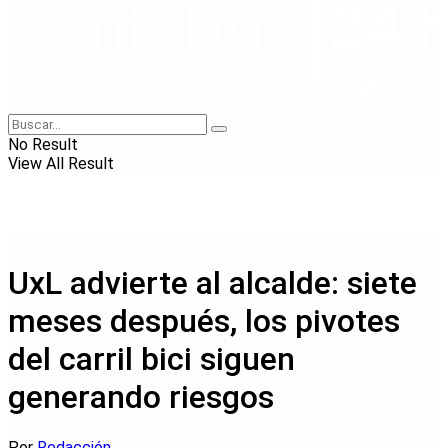
No Result
View All Result
UxL advierte al alcalde: siete
meses después, los pivotes
del carril bici siguen
generando riesgos
Por
Redacción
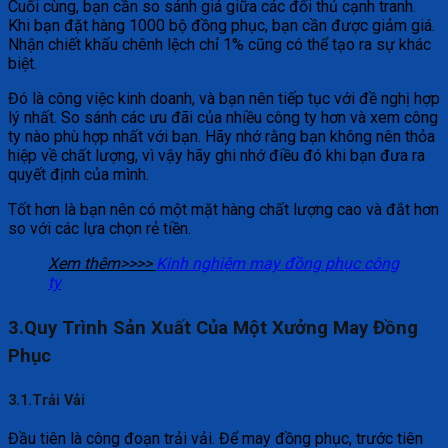
Cuối cùng, bạn cần so sánh giá giữa các đối thủ cạnh tranh.
Khi bạn đặt hàng 1000 bộ đồng phục, bạn cần được giảm giá.
Nhận chiết khấu chênh lệch chỉ 1% cũng có thể tạo ra sự khác
biệt.
Đó là công việc kinh doanh, và bạn nên tiếp tục với đề nghị hợp
lý nhất. So sánh các ưu đãi của nhiều công ty hơn và xem công
ty nào phù hợp nhất với bạn. Hãy nhớ rằng bạn không nên thỏa
hiệp về chất lượng, vì vậy hãy ghi nhớ điều đó khi bạn đưa ra
quyết định của mình.
Tốt hơn là bạn nên có một mặt hàng chất lượng cao và đắt hơn
so với các lựa chọn rẻ tiền.
Xem thêm>>>>
Kinh nghiệm may đồng phục công
ty
3.Quy Trình Sản Xuất Của Một Xưởng May Đồng
Phục
3.1.Trải Vải
Đầu tiên là công đoạn trải vải. Để may đồng phục, trước tiên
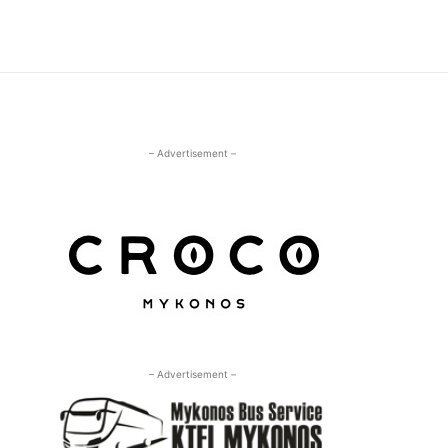
– Advertisement –
– Advertisement –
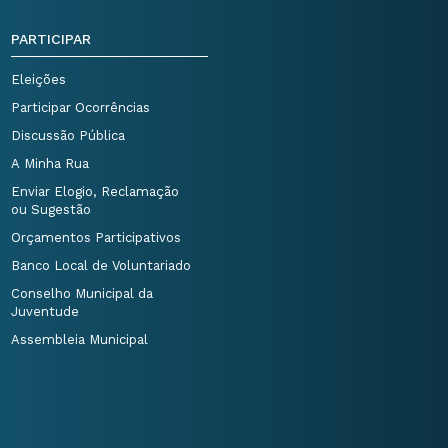
PARTICIPAR
Eleições
Participar Ocorrências
Discussão Pública
A Minha Rua
Enviar Elogio, Reclamação
ou Sugestão
Orçamentos Participativos
Banco Local de Voluntariado
Conselho Municipal da
Juventude
Assembleia Municipal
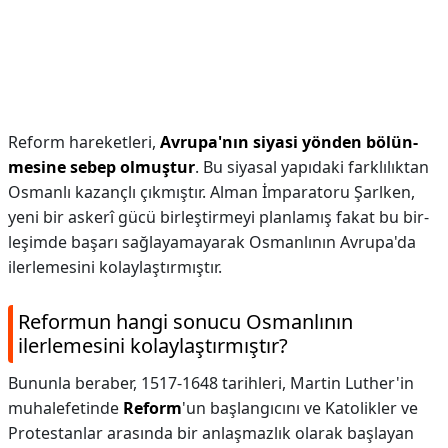
Reform hareketleri,
Avrupa'nın siyasi yönden bölün-
mesine sebep olmuştur
. Bu siyasal yapıdaki farklılıktan
Osmanlı kazançlı çıkmıştır. Alman İmparatoru Şarlken,
yeni bir askerî gücü birleştirmeyi planlamış fakat bu bir-
leşimde başarı sağlayamayarak Osmanlının Avrupa'da
ilerlemesini kolaylaştırmıştır.
Reformun hangi sonucu Osmanlının
ilerlemesini kolaylaştırmıştır?
Bununla beraber, 1517-1648 tarihleri, Martin Luther'in
muhalefetinde
Reform
'un başlangıcını ve Katolikler ve
Protestanlar arasında bir anlaşmazlık olarak başlayan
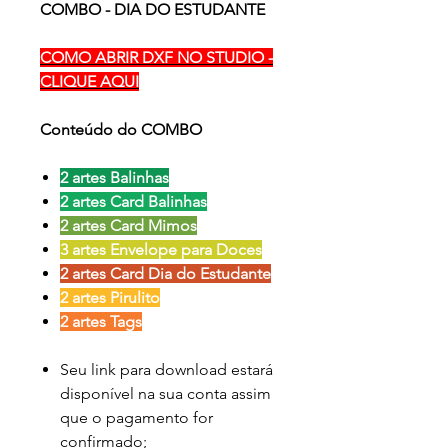
COMBO - DIA DO ESTUDANTE
COMO ABRIR DXF NO STUDIO -
CLIQUE AQUI
Conteúdo do COMBO
2 artes Balinhas
2 artes Card Balinhas
2 artes Card Mimos
3 artes Envelope para Doces
2 artes Card Dia do Estudante
2 artes Pirulito
2 artes Tags
Seu link para download estará
disponível na sua conta assim
que o pagamento for
confirmado;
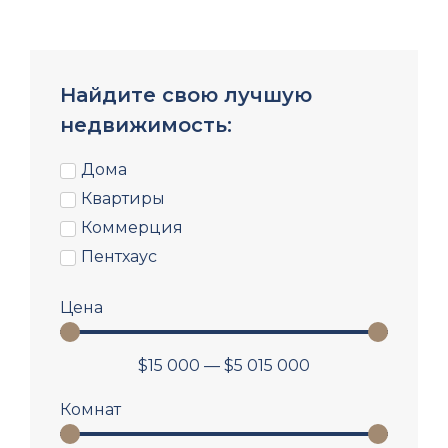
Найдите свою лучшую
недвижимость:
Дома
Квартиры
Коммерция
Пентхаус
Цена
$
15 000
—
$
5 015 000
Комнат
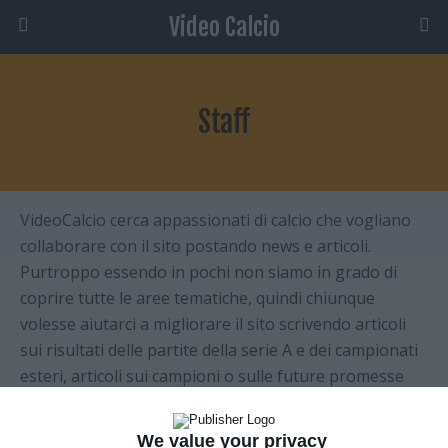
Video Calcio
Staff
VideoCalcio cerca appassionati di calcio che vogliano
collaborare con il sito postando news e articoli.
Purtroppo essendo in pochi non siamo in grado di
coprire tutte le aree tematiche, quindi chiunque
volesse aiutarci a migliorare il sito scrivendo articoli
sui risultati delle partite della serie A e dei campionati
esteri, articoli sui campioni o sulle future promesse
del calcio mondiale, news di calciomercato è più che
benvenuto.
We value your privacy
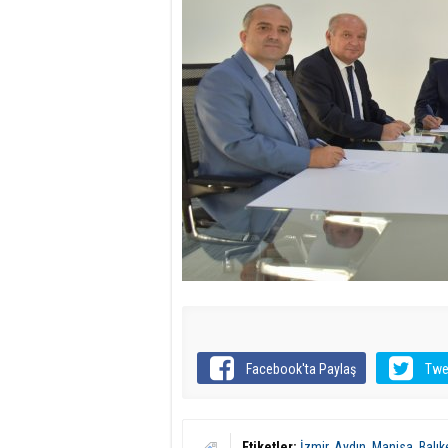
Facebook'ta Paylaş
Twe
Etiketler:
İzmir
,
Aydın
,
Manisa
,
Balık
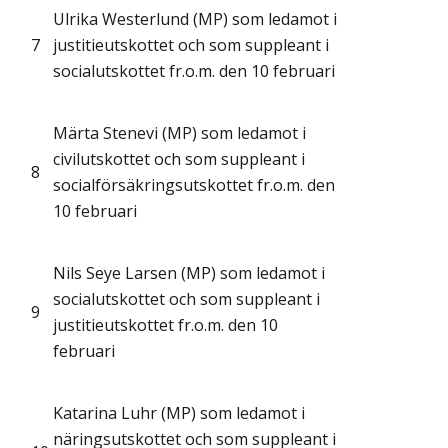
Ulrika Westerlund (MP) som ledamot i
7
justitieutskottet och som suppleant i
socialutskottet fr.o.m. den 10 februari
Märta Stenevi (MP) som ledamot i
civilutskottet och som suppleant i
8
socialförsäkringsutskottet fr.o.m. den
10 februari
Nils Seye Larsen (MP) som ledamot i
socialutskottet och som suppleant i
9
justitieutskottet fr.o.m. den 10
februari
Katarina Luhr (MP) som ledamot i
näringsutskottet och som suppleant i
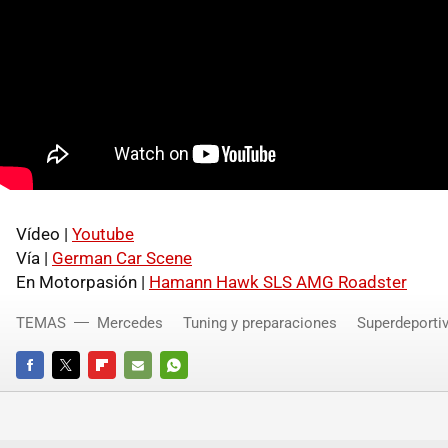
Vídeo |
Youtube
Vía |
German Car Scene
En Motorpasión |
Hamann Hawk
SLS
AMG
Roadster
TEMAS
Mercedes
Tuning y preparaciones
Superdeporti
FACEBOOK
TWITTER
FLIPBOARD
E-
WHATSAPP
MAIL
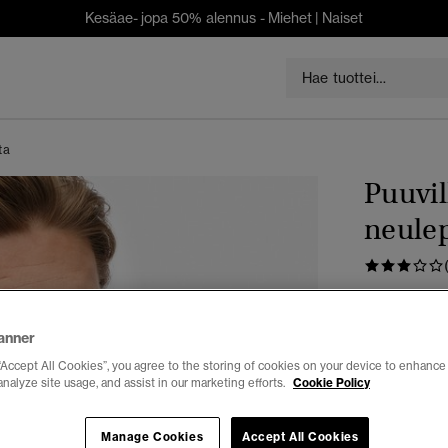
Kesäae- jopa 50% alennus -
Miehet
|
Naiset
ta
Puuvil
neulep
€ 89,99
anner
Väri:
forest 
“Accept All Cookies”, you agree to the storing of cookies on your device to enhance 
analyze site usage, and assist in our marketing efforts.
Cookie Policy
Manage Cookies
Accept All Cookies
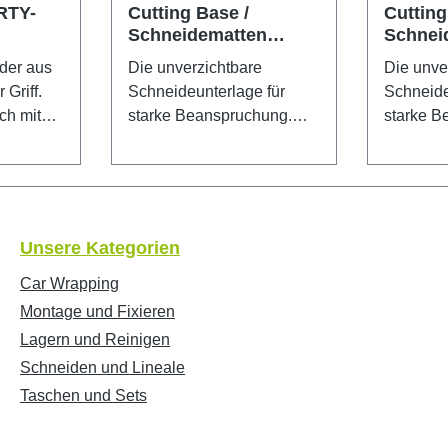
RTY-
Cutting Base /
Cutting
Schneidematten
Schnei
30x45 cm
60x90 
der aus
Die unverzichtbare
Die unve
Griff.
Schneideunterlage für
Schneide
ch mit
starke Beanspruchung.
starke B
 unten
Besonders langlebig durch
Besonder
ihre Sandwichstruktur und
ihre San
elung für
das selbstverschließende
das selb
ders
Oberflächenmaterial. Die
Oberfläche
neiden
Matte ist fünfach
Matte ist
Unsere Kategorien
n, Pappe,
beschichtet und mit
beschich
bare
10/50mm Skalenaufdruck
10/50mm
Car Wrapping
auf der Schneidefläche
auf der 
Montage und Fixieren
s:
versehen. Eine Seite grün,
versehen
Lagern und Reinigen
 äußerst
andere schwarz. 30x45 cm
andere 
Schneiden und Lineale
fahrene
Taschen und Sets
.
alb der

○ ○ ○

YOUR INSTRUCTIONS – Apart from the images, every line above needs to be printed again exactly.

OUTPUT OF THE EXERCISE –
No Result
View All Result
UxL advierte al alcalde: siete
meses después, los pivotes
del carril bici siguen
generando riesgos
Por
Redacción
Cuối cùng, bạn cần so sánh giá giữa các đối thủ cạnh tranh.
Khi bạn đặt hàng 1000 bộ đồng phục, bạn cần được giảm giá.
Nhận chiết khấu chênh lệch chỉ 1% cũng có thể tạo ra sự khác
biệt.
Đó là công việc kinh doanh, và bạn nên tiếp tục với đề nghị hợp
lý nhất. So sánh các ưu đãi của nhiều công ty hơn và xem công
ty nào phù hợp nhất với bạn. Hãy nhớ rằng bạn không nên thỏa
hiệp về chất lượng, vì vậy hãy ghi nhớ điều đó khi bạn đưa ra
quyết định của mình.
Tốt hơn là bạn nên có một mặt hàng chất lượng cao và đắt hơn
so với các lựa chọn rẻ tiền.
Xem thêm>>>>
Kinh nghiệm may đồng phục công
ty
3.Quy Trình Sản Xuất Của Một Xưởng May Đồng
Phục
3.1.Trải Vải
Đầu tiên là công đoạn trải vải. Để may đồng phục, trước tiên
– Advertisement –
– Advertisement –
PARTICIPAR
Eleições
Participar Ocorrências
Discussão Pública
A Minha Rua
Enviar Elogio, Reclamação
ou Sugestão
Orçamentos Participativos
Banco Local de Voluntariado
Conselho Municipal da
Juventude
Assembleia Municipal
Reform hareketleri,
Avrupa'nın siyasi yönden bölün-
mesine sebep olmuştur
. Bu siyasal yapıdaki farklılıktan
Osmanlı kazançlı çıkmıştır. Alman İmparatoru Şarlken,
yeni bir askerî gücü birleştirmeyi planlamış fakat bu bir-
leşimde başarı sağlayamayarak Osmanlının Avrupa'da
ilerlemesini kolaylaştırmıştır.
Reformun hangi sonucu Osmanlının
ilerlemesini kolaylaştırmıştır?
Bununla beraber, 1517-1648 tarihleri, Martin Luther'in
muhalefetinde
Reform
'un başlangıcını ve Katolikler ve
Protestanlar arasında bir anlaşmazlık olarak başlayan
COMBO - DIA DO ESTUDANTE
COMO ABRIR DXF NO STUDIO -
CLIQUE AQUI
Conteúdo do COMBO
2 artes Balinhas
2 artes Card Balinhas
2 artes Card Mimos
3 artes Envelope para Doces
2 artes Card Dia do Estudante
2 artes Pirulito
2 artes Tags
Seu link para download estará
disponível na sua conta assim
que o pagamento for
confirmado;
Найдите свою лучшую
недвижимость:
Дома
Квартиры
Коммерция
Пентхаус
Цена
$
15 000
—
$
5 015 000
Комнат
Video Calcio
Staff
VideoCalcio cerca appassionati di calcio che vogliano
collaborare con il sito postando news e articoli.
Purtroppo essendo in pochi non siamo in grado di
coprire tutte le aree tematiche, quindi chiunque
volesse aiutarci a migliorare il sito scrivendo articoli
sui risultati delle partite della serie A e dei campionati
esteri, articoli sui campioni o sulle future promesse
del calcio mondiale, news di calciomercato è più che
benvenuto.
We value your privacy
Facebook'ta Paylaş
Twe
Etiketler:
İzmir
,
Aydın
,
Manisa
,
Balık
Ulrika Westerlund (MP) som ledamot i
7
justitieutskottet och som suppleant i
socialutskottet fr.o.m. den 10 februari
Märta Stenevi (MP) som ledamot i
civilutskottet och som suppleant i
8
socialförsäkringsutskottet fr.o.m. den
10 februari
Nils Seye Larsen (MP) som ledamot i
socialutskottet och som suppleant i
9
justitieutskottet fr.o.m. den 10
februari
Katarina Luhr (MP) som ledamot i
näringsutskottet och som suppleant i
Vídeo |
Youtube
Vía |
German Car Scene
En Motorpasión |
Hamann Hawk
SLS
AMG
Roadster
TEMAS
Mercedes
Tuning y preparaciones
Superdeporti
FACEBOOK
TWITTER
FLIPBOARD
E-
WHATSAPP
MAIL
Kesäae- jopa 50% alennus -
Miehet
|
Naiset
ta
Puuvil
neulep
€ 89,99
anner
Väri:
forest 
“Accept All Cookies”, you agree to the storing of cookies on your device to enhance 
analyze site usage, and assist in our marketing efforts.
Cookie Policy
Manage Cookies
Accept All Cookies
RTY-
Cutting Base /
Cutting
Schneidematten
Schnei
30x45 cm
60x90 
der aus
Die unverzichtbare
Die unve
Griff.
Schneideunterlage für
Schneide
ch mit
starke Beanspruchung.
starke B
 unten
Besonders langlebig durch
Besonder
ihre Sandwichstruktur und
ihre San
elung für
das selbstverschließende
das selb
ders
Oberflächenmaterial. Die
Oberfläche
neiden
Matte ist fünfach
Matte ist
Unsere Kategorien
n, Pappe,
beschichtet und mit
beschich
bare
10/50mm Skalenaufdruck
10/50mm
Car Wrapping
auf der Schneidefläche
auf der 
Montage und Fixieren
s:
versehen. Eine Seite grün,
versehen
Lagern und Reinigen
 äußerst
andere schwarz. 30x45 cm
andere 
Schneiden und Lineale
fahrene
Taschen und Sets
.
alb der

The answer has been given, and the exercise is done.